- The paper comprehensively compares Best Subset Selection, Forward Stepwise Selection, and Lasso methods for variable selection across various scenarios, evaluating their predictive performance.
- It finds no universal dominance between Best Subset Selection and Lasso, with Best Subset performing better in high SNR and Lasso in low SNR conditions, while Forward Stepwise shows surprising similarity to Best Subset.
- The study highlights the Relaxed Lasso as a versatile approach that adapts well across different SNR levels, effectively combining strengths of Best Subset and Lasso.
Analysis of Variable Selection Methods in Regression
This paper presents a comprehensive evaluation of several popular methods for variable selection in linear regression models: Best Subset Selection, Forward Stepwise Selection, and the Lasso, alongside a simplified version of the Relaxed Lasso. The motivation for this investigation stems from advances in optimization algorithms, particularly those offered by recent formulations of Best Subset Selection as a Mixed Integer Optimization (MIO) problem, which have made it feasible to solve larger instances than previously possible.
The paper's core contribution is a detailed comparison of these methods across various scenarios differing in signal-to-noise ratio (SNR), dimensionality, and sparsity of the true model coefficients. The analysis highlights three key findings:
- No Clear Dominance: Neither Best Subset Selection nor the Lasso universally outperforms the other. Best Subset Selection shows superior predictive performance in high SNR circumstances, while the Lasso is preferable in low SNR scenarios due to its bias-variance trade-off properties.
- Similarity Between Best Subset and Forward Stepwise Selection: The paper finds that Forward Stepwise Selection and Best Subset Selection yield almost similar performance across most scenarios, which contrasts with prior findings suggesting substantial differences.
- Relaxed Lasso's Robust Performance: The Relaxed Lasso emerges as the most versatile approach, combining the strengths of both Best Subset and Lasso under varying conditions. It adapts well across different SNR levels by appropriately tuning its shrinkage parameter.
The paper's empirical phase involves simulations across diverse settings, emulating realistic regression environments with varying degrees of predictor correlation, coefficient sparsity, and SNR. These setups allow for the examination of model performance relative to oracle estimates and across different measures of predictive accuracy, including Relative Risk, Relative Test Error, and Proportion of Variance Explained (PVE).

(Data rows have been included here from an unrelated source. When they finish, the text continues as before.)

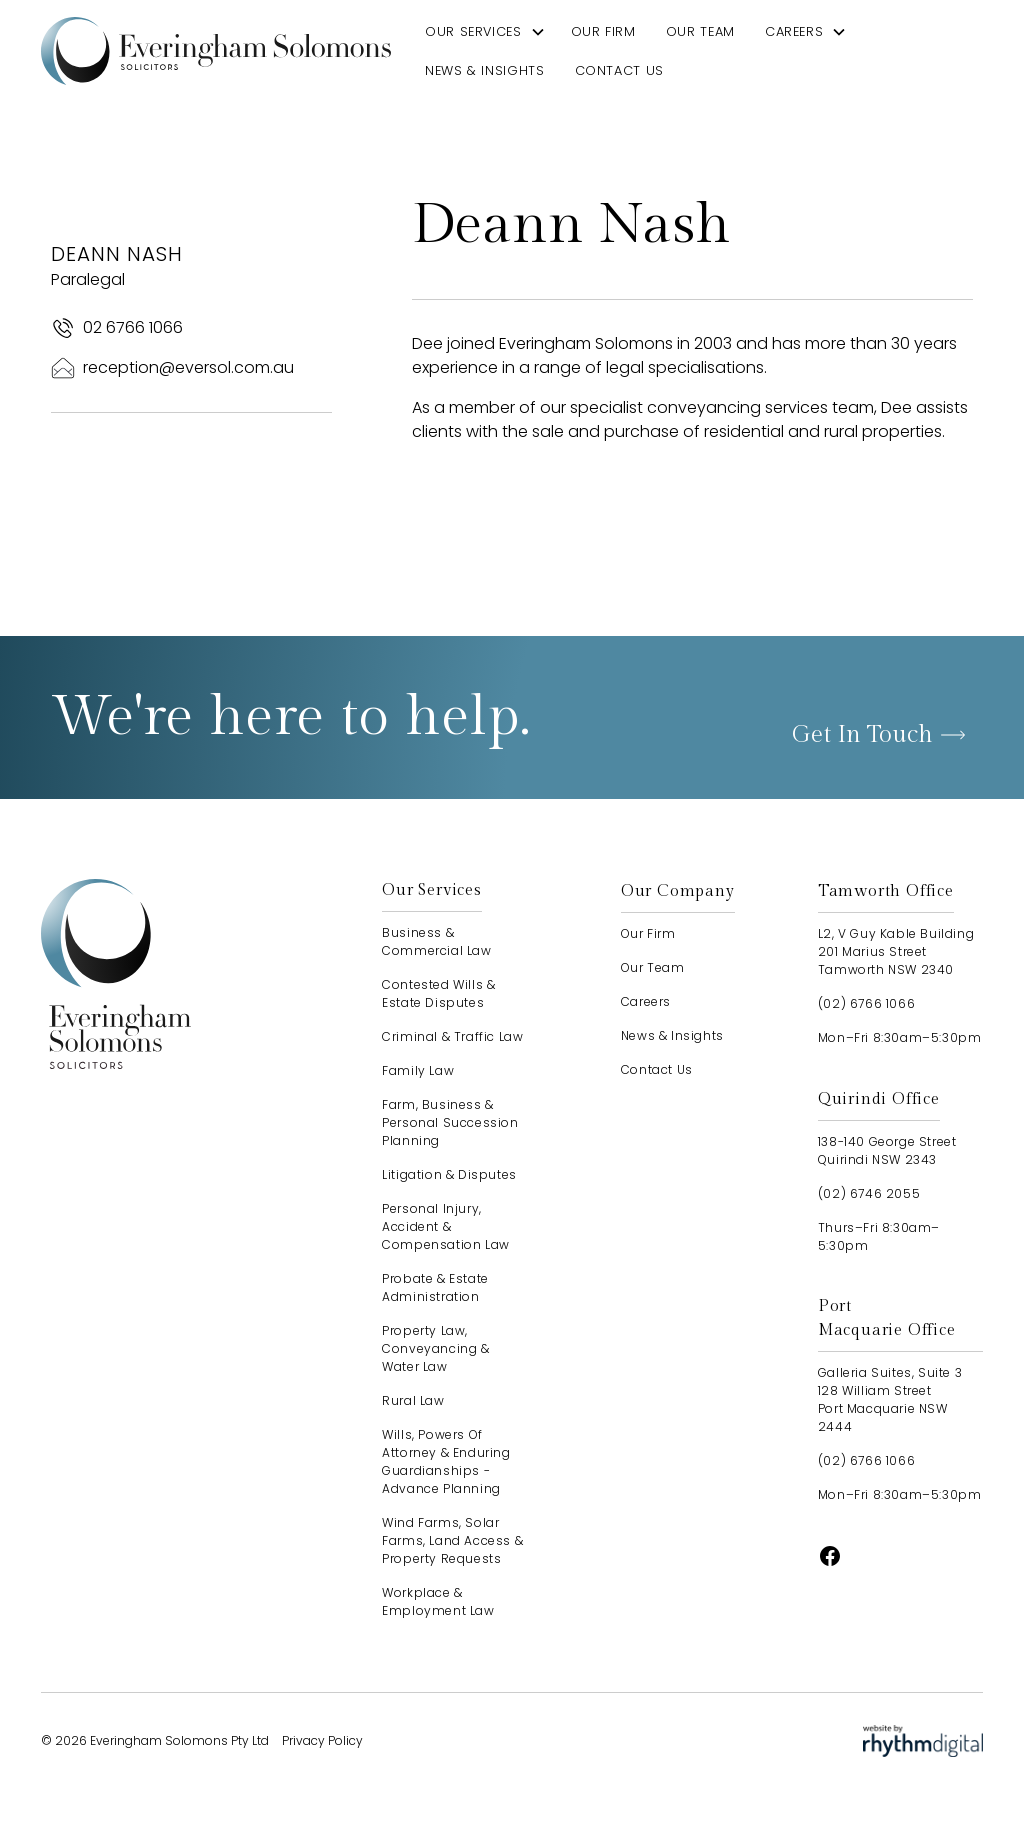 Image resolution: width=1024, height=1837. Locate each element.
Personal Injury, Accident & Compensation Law (446, 1226)
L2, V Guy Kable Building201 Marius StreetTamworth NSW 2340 (896, 951)
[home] (216, 50)
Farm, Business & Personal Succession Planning (450, 1122)
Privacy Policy (322, 1740)
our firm (603, 31)
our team (700, 31)
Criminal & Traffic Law (452, 1036)
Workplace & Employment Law (438, 1601)
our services (473, 31)
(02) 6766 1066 (866, 1003)
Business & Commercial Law (436, 941)
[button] (485, 31)
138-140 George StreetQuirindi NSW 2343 (887, 1150)
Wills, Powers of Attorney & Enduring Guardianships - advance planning (446, 1461)
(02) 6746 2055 (869, 1193)
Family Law (418, 1070)
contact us (619, 70)
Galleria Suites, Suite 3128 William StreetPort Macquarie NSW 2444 (890, 1399)
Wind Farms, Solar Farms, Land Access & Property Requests (452, 1540)
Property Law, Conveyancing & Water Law (435, 1348)
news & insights (485, 70)
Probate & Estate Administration (435, 1287)
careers (794, 31)
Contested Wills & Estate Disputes (438, 993)
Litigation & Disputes (449, 1174)
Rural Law (413, 1400) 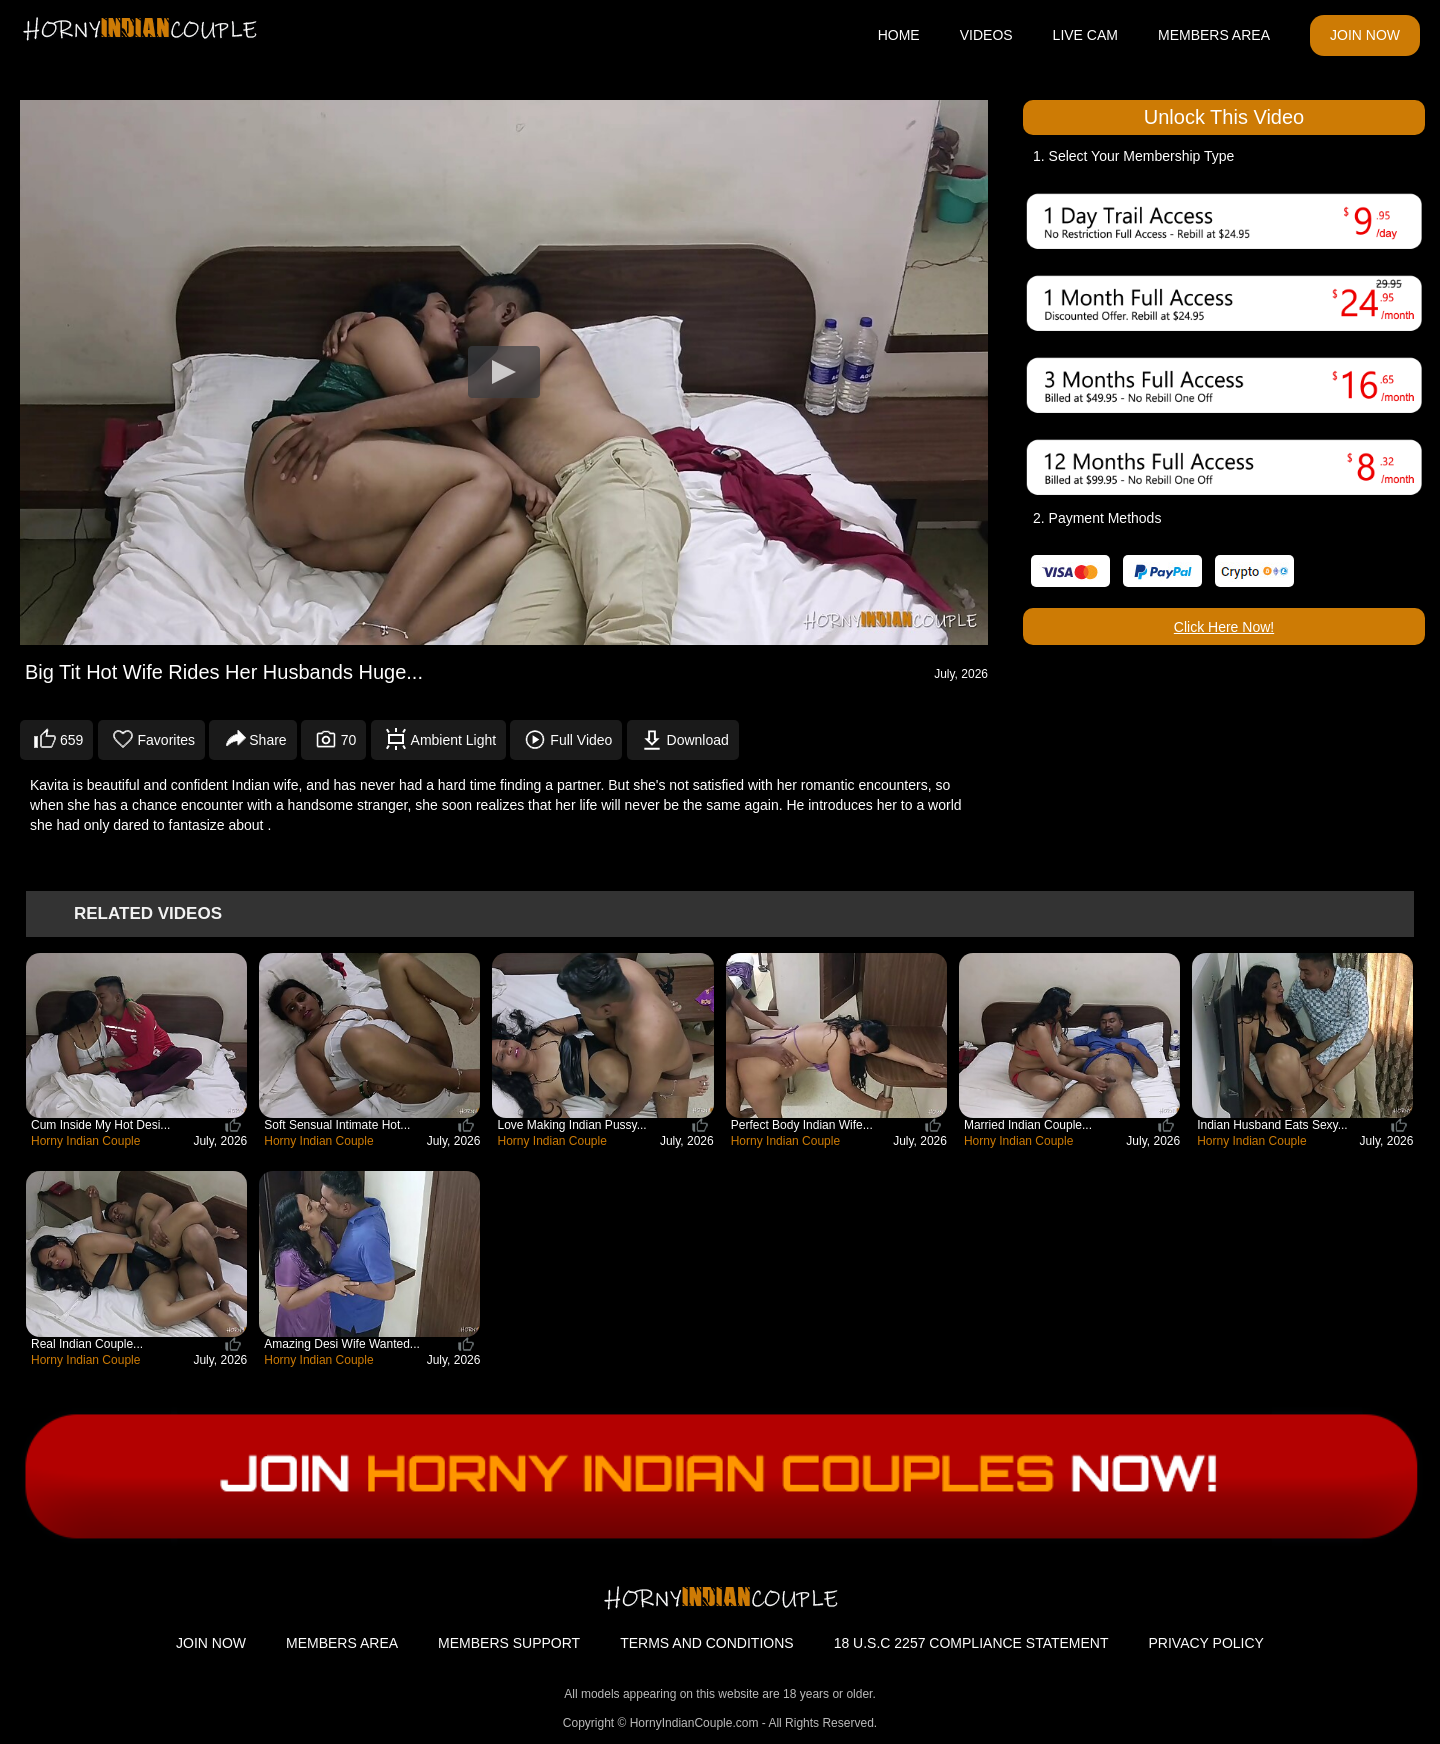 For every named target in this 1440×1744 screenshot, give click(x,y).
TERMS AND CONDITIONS (706, 1643)
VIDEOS (986, 35)
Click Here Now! (1224, 627)
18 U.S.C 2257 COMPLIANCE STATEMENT (971, 1643)
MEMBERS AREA (1214, 35)
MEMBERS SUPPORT (509, 1643)
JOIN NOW (1365, 35)
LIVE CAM (1085, 35)
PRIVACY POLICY (1206, 1643)
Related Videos (148, 913)
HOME (899, 35) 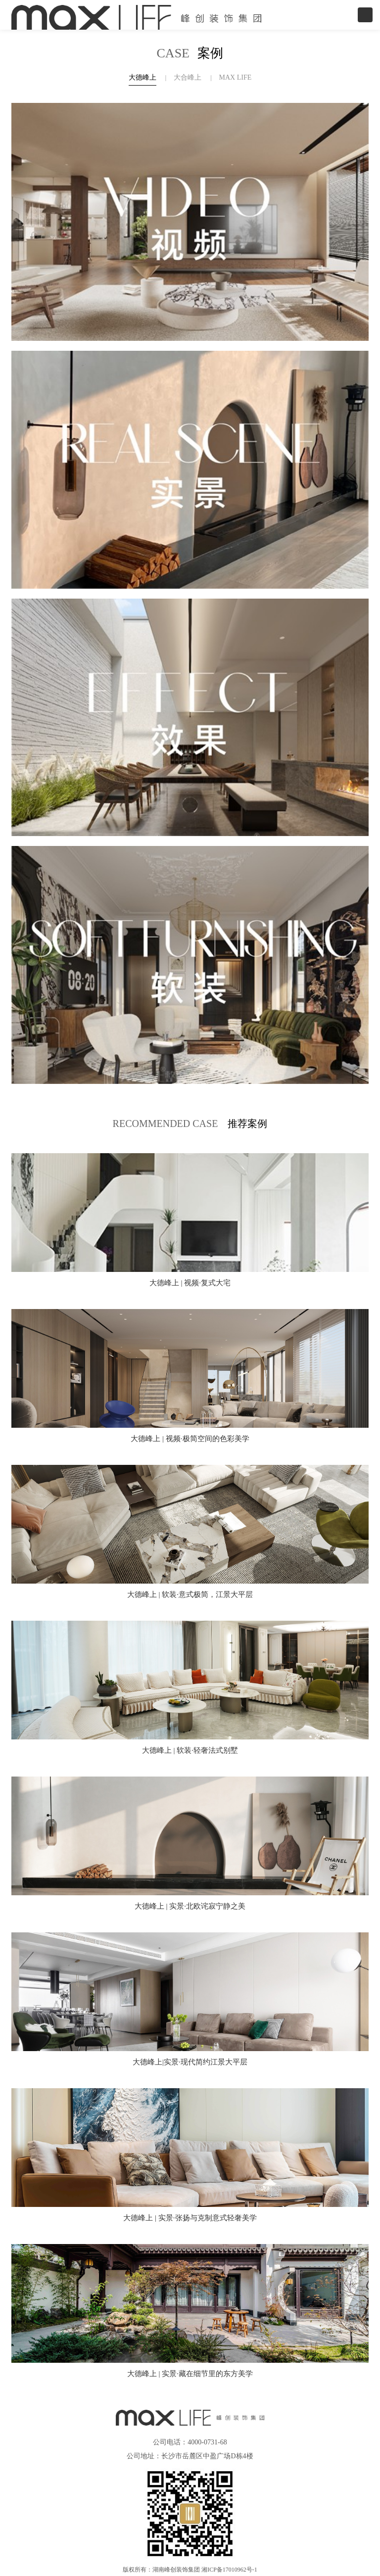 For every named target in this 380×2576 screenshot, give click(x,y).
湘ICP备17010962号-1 (229, 2569)
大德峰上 (142, 77)
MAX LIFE (235, 77)
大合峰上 (187, 77) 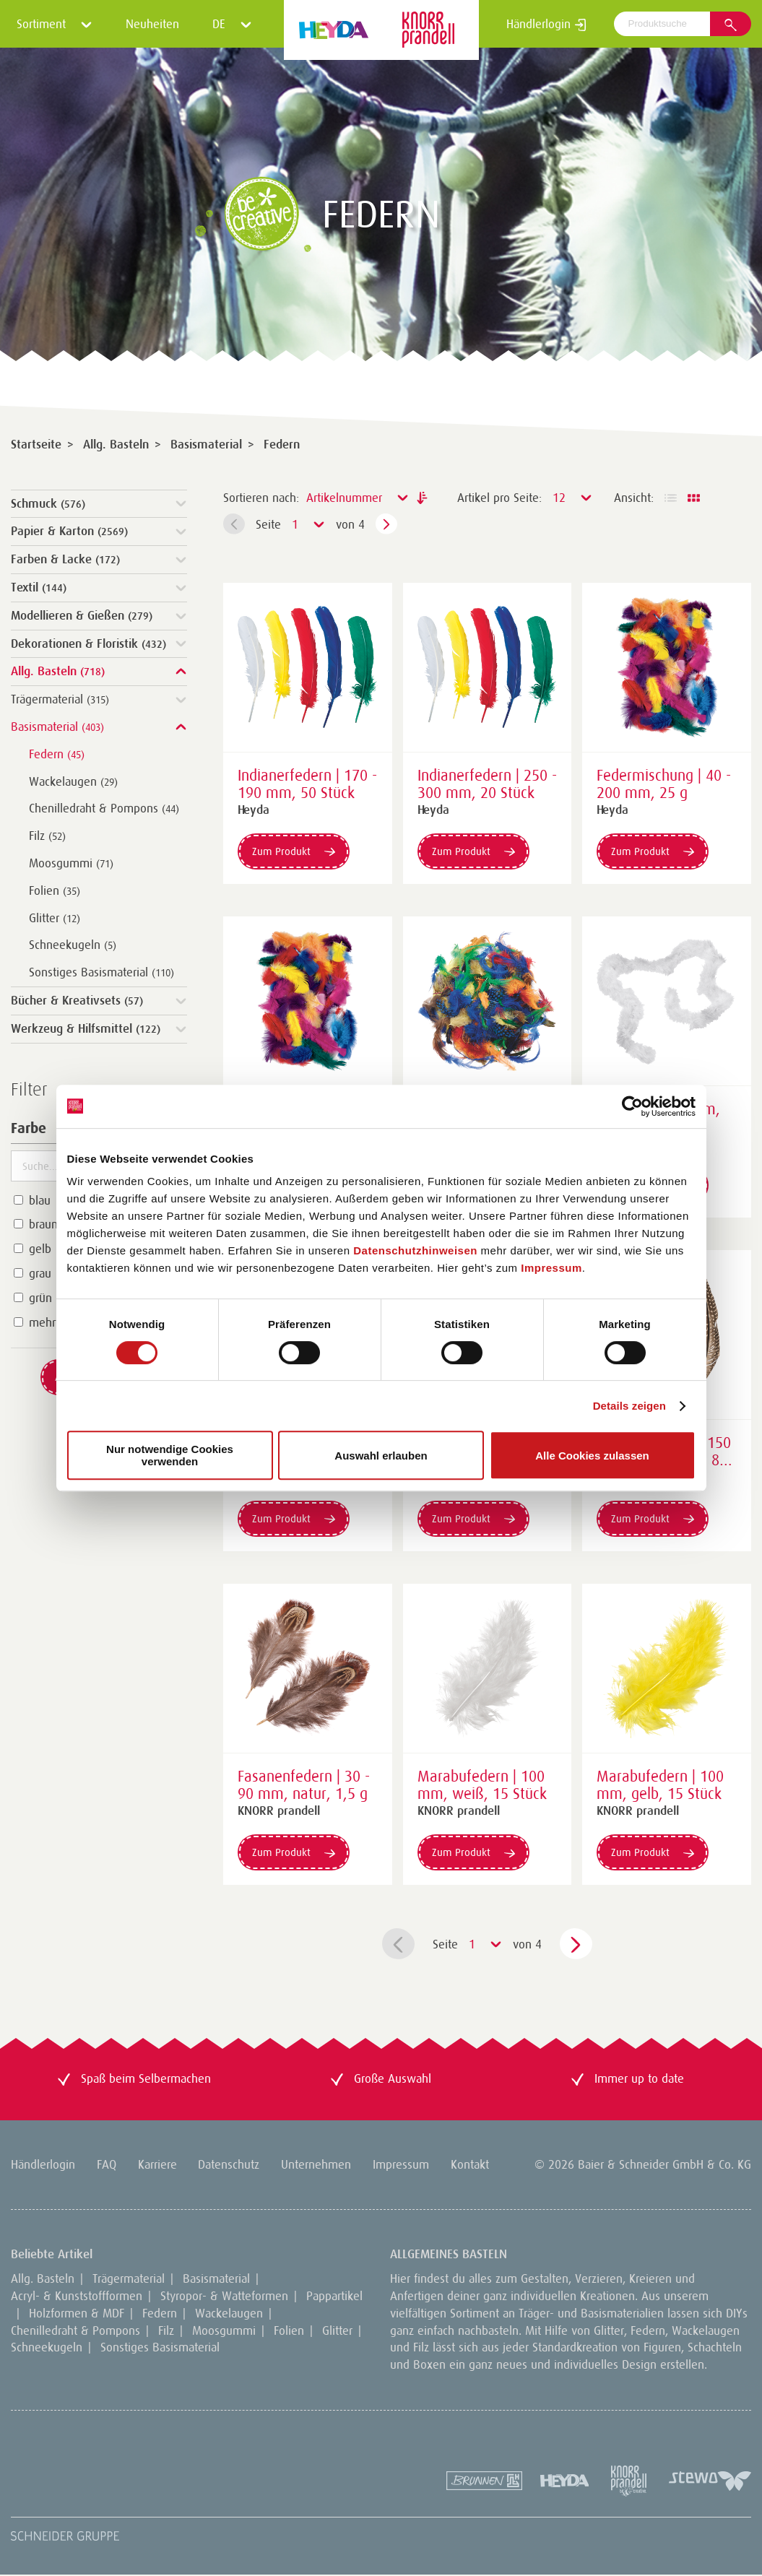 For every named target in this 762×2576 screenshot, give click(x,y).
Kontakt (470, 2164)
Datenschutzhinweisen (415, 1250)
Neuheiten (152, 24)
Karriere (157, 2164)
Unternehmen (316, 2164)
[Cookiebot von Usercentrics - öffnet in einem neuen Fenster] (632, 1106)
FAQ (106, 2164)
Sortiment (54, 24)
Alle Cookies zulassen (592, 1455)
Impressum (551, 1268)
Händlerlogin (546, 24)
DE (232, 24)
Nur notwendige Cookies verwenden (169, 1455)
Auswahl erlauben (380, 1455)
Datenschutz (228, 2164)
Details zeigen (629, 1406)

Key Methodological Approaches
- Best Subset Selection is explored through an MIO framework utilizing Gurobi solver, enabling the evaluation of large-scale instances despite its NP-hard complexity. The efficiency of this method is noted to be significantly improved compared to traditional branch-and-bound techniques.
- Forward Stepwise Selection maintains its relevance by showing strong performance and computational efficiency due to its stepwise inclusion of variables.
- The Lasso, a convex relaxation of the subset selection problem, is known for its computational tractability and effectiveness in scenarios with high-dimensional data where traditional methods falter.
- Relaxed Lasso enhances Lasso by mitigating its inherent shrinkage, providing a balance between aggression in variable selection and stability in coefficient estimation.
Computational Considerations
While the computations for the Lasso and Relaxed Lasso are comparably efficient, the MIO-based Best Subset Selection demands significantly higher computational resources, particularly when the subset size or problem dimensionality increases. The implementation utilized a time constraint of three minutes per subset size, affecting the ability to guarantee optimal solutions across all instances.
Implications and Future Directions
The findings underscore the importance of context in selecting an appropriate variable selection method. They suggest that while advancements in optimization have made traditional combinatorial approaches more feasible, they do not outright replace methods like the Lasso for practical applications, especially in high-dimensional settings with low SNR. The Relaxed Lasso's performance positions it as a flexible and powerful tool in many real-world applications.
Future research could focus on exploring hybrid methods that incorporate advantages of multiple strategies, further enhancements in computational efficiency for MIO formulations, and investigation into other estimation metrics such as those focused on variable recovery. Additionally, real-world applications extending beyond simulations could provide further insights into method efficacy across different domains. The paper's R package, bestsubset
, sets a foundation for such explorations, enabling reproducibility and extended simulation studies.